田部井美彦氏(内藤証券 投資調査部 リサーチ・ヘッド&チーフ・ストラテジスト)

―米インフレ懸念や日銀動向など警戒要因は多い時期に―

 日経平均株価は2万7500円前後での一進一退相場が続いている。米国ではインフレ懸念が再燃しているほか、国内でも日本銀行が金融政策の修正に動く可能性もあり、積極的には動きにくい状況が続く。これから春相場の本番を迎えるが、東京株式市場は本格的な開花の時期を迎えるのか。内藤証券の田部井美彦氏に相場のポイントを聞いた。

●「日銀金融政策の行方注視、高配当利回り株の物色続く」

田部井美彦氏(内藤証券 投資調査部 リサーチ・ヘッド&チーフ・ストラテジスト)

 米1月消費者物価指数(CPI)などの結果を受け、米国では金利が上昇しインフレを気にする相場となっている。また、日本では経済学者の植田和男氏を次期日銀総裁に起用する人事案が国会に提示された。足もとでは、日米ともに金融政策の行方に関心が高まる状況にある。

 特に、日本では日銀の黒田総裁が4月8日で任期満了となり、新総裁が就任することになるが、その金融政策修正に絡みさまざまな見方が出るなど、先行きは見通しづらい状況だ。今週末の24日には植田氏に対する衆議院での所信聴取が行われる。また、来月9~10日には黒田総裁にとって最後の日銀金融政策決定会合があり、同会合で何らかの動きがあるかも注目されている。

 全体相場が見通しにくいなか、足もとでは高配当利回りのバリュー株を狙う動きが強まっているが、3月末の配当権利取りが狙えるだけに、この動きはまだ続くと思う。また、東証が「PBR1倍割れ」企業に対して、是正を要求する姿勢を強めていることもバリュー株を見直す状況を呼んでいる。場合によっては、3月決算期企業の本決算が発表される5月以降にかけてもバリュー株物色の流れは続く可能性はありそうだ。

 今後1ヵ月程度の日経平均株価は2万6500~2万8500円前後のレンジ相場を見込んでいる。全体的にはボックス圏の上方を中心とする相場が続くとみている。

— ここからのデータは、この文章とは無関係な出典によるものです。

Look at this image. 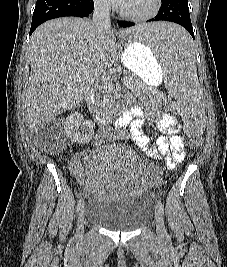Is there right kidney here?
<instances>
[{"mask_svg":"<svg viewBox=\"0 0 227 267\" xmlns=\"http://www.w3.org/2000/svg\"><path fill=\"white\" fill-rule=\"evenodd\" d=\"M66 133L75 143L85 144L89 142L93 135L95 125L92 121L85 120L78 112L70 114L65 121Z\"/></svg>","mask_w":227,"mask_h":267,"instance_id":"1","label":"right kidney"}]
</instances>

 個別では、業績が好調で配当利回りも4%台の水準にあるAGC <5201> [東証P]のような銘柄に投資妙味がありそうだ。また、配当面などで妙味があるJT <2914> [東証P]やオリックス <8591> [東証P]、それに三菱UFJフィナンシャル・グループ <8306> [東証P]や三井住友フィナンシャルグループ <8316> [東証P]など銀行株に注目している。

(聞き手・岡里英幸)

<プロフィール>(たべい・よしひこ)
内藤証券リサーチ・ヘッド&チーフ・ストラテジスト。株式市況全般、経済マクロの調査・分析だけでなく、自動車、商社、アミューズメント、機械などの業種を担当するリサーチアナリストとして活動。年間200社程度の企業への訪問、電話取材、事業説明会への参加などを通して「足で稼ぐ調査・情報の収集」に軸足を置いている。